On verra se dessiner ici l’incapacité du grand écrivain à tirer d’une série d’observations éminemment précises ce qu’elles contiennent d’éléments purement humains. On saisit sur le fait et la puissance d’observation et la faiblesse de création morale qui est la caractéristique même du génie de Gogol.

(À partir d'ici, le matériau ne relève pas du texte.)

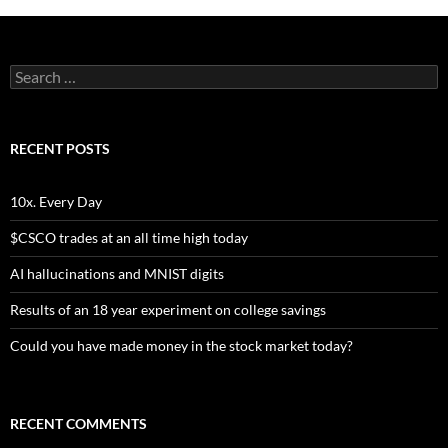
Search
for:
RECENT POSTS
10x. Every Day
$CSCO trades at an all time high today
AI hallucinations and MNIST digits
Results of an 18 year experiment on college savings
Could you have made money in the stock market today?
RECENT COMMENTS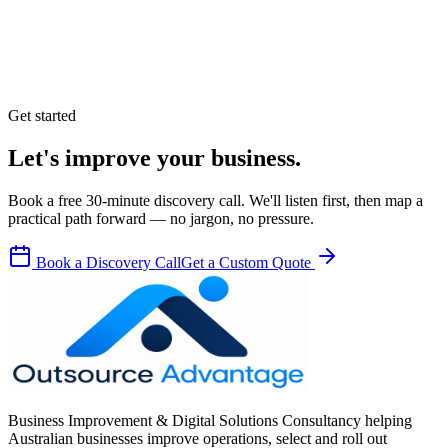
Get started
Let's improve your business.
Book a free 30-minute discovery call. We'll listen first, then map a
practical path forward — no jargon, no pressure.
Book a Discovery Call
Get a Custom Quote
Business Improvement & Digital Solutions Consultancy helping
Australian businesses improve operations, select and roll out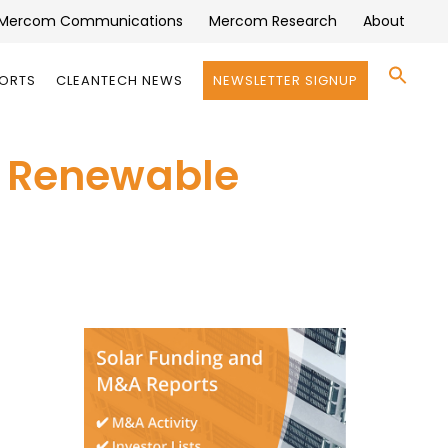
Mercom Communications
Mercom Research
About
Se
PORTS
CLEANTECH NEWS
NEWSLETTER SIGNUP
for:
Search 
’ Renewable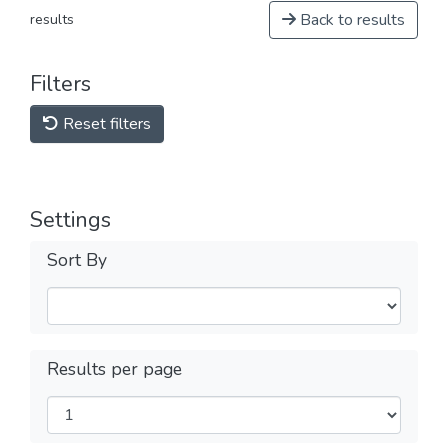
Back to results
results
Filters
Reset filters
Settings
Sort By
Results per page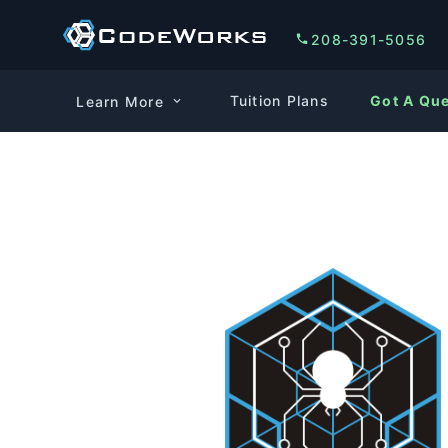
208-391-5056
Tuition Plans
Got A Qu
Learn More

Au ministère de… Non, mieux vaut ne pas le nommer. Personne n’est plus susceptible que les fonctionnaires, officiers, employés de bureau et autres gens en place. À l’heure actuelle, chaque particulier croit que si l’on touche à sa personne, toute la société en est offensée. Dernièrement, paraît-il, le capitaine-ispravnik de je ne sais plus quelle ville a exposé sans ambages dans une supplique que le respect des lois se perd et que son nom sacré est prononcé « en vain ». À l’appui de ses dires, il a joint à la pétition un gros ouvrage romantique où, toutes les dix pages, apparaît un capitaine-ispravnik, parfois dans un état d’ébriété prononcée. Aussi, pour éviter des désagréments, appellerons-nous le ministère dont il s’agit tout simplement un certain ministère.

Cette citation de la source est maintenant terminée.